══ RECORDS FOR THIS TASK ══
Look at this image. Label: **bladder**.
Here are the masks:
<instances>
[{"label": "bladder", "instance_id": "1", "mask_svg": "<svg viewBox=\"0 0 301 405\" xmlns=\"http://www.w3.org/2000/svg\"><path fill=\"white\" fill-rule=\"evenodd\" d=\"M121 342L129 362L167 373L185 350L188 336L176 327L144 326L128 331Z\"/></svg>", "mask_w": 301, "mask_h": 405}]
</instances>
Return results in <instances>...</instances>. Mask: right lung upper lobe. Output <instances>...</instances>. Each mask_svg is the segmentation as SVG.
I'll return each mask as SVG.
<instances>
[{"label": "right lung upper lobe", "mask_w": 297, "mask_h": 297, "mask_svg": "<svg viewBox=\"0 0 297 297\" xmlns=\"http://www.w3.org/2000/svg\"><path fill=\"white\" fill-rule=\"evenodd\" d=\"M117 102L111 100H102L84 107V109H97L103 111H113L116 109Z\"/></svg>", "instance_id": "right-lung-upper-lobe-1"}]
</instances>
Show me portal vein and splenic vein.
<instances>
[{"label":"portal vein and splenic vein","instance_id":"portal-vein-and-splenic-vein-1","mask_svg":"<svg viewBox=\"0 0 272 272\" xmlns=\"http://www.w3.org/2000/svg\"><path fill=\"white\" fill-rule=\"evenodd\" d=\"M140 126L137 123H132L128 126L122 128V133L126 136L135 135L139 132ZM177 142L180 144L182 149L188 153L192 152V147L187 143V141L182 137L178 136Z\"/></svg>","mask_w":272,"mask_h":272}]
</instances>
═══
Where the line containing "Return results in" appears in the records above, begin copying and continue through the last line; copy each line exactly and include no others.

Return results in <instances>...</instances>. Mask: right lung upper lobe. Output <instances>...</instances>. Each mask_svg is the segmentation as SVG.
I'll return each mask as SVG.
<instances>
[{"label": "right lung upper lobe", "mask_w": 297, "mask_h": 297, "mask_svg": "<svg viewBox=\"0 0 297 297\" xmlns=\"http://www.w3.org/2000/svg\"><path fill=\"white\" fill-rule=\"evenodd\" d=\"M117 102L111 100H102L84 107V109H97L103 111H113L116 109Z\"/></svg>", "instance_id": "right-lung-upper-lobe-1"}]
</instances>
Show me portal vein and splenic vein.
<instances>
[{"label":"portal vein and splenic vein","instance_id":"portal-vein-and-splenic-vein-1","mask_svg":"<svg viewBox=\"0 0 272 272\" xmlns=\"http://www.w3.org/2000/svg\"><path fill=\"white\" fill-rule=\"evenodd\" d=\"M140 126L137 123H132L128 126L122 128V133L126 136L135 135L139 132ZM177 142L180 144L182 149L188 153L192 152V147L187 143V141L182 137L178 136Z\"/></svg>","mask_w":272,"mask_h":272}]
</instances>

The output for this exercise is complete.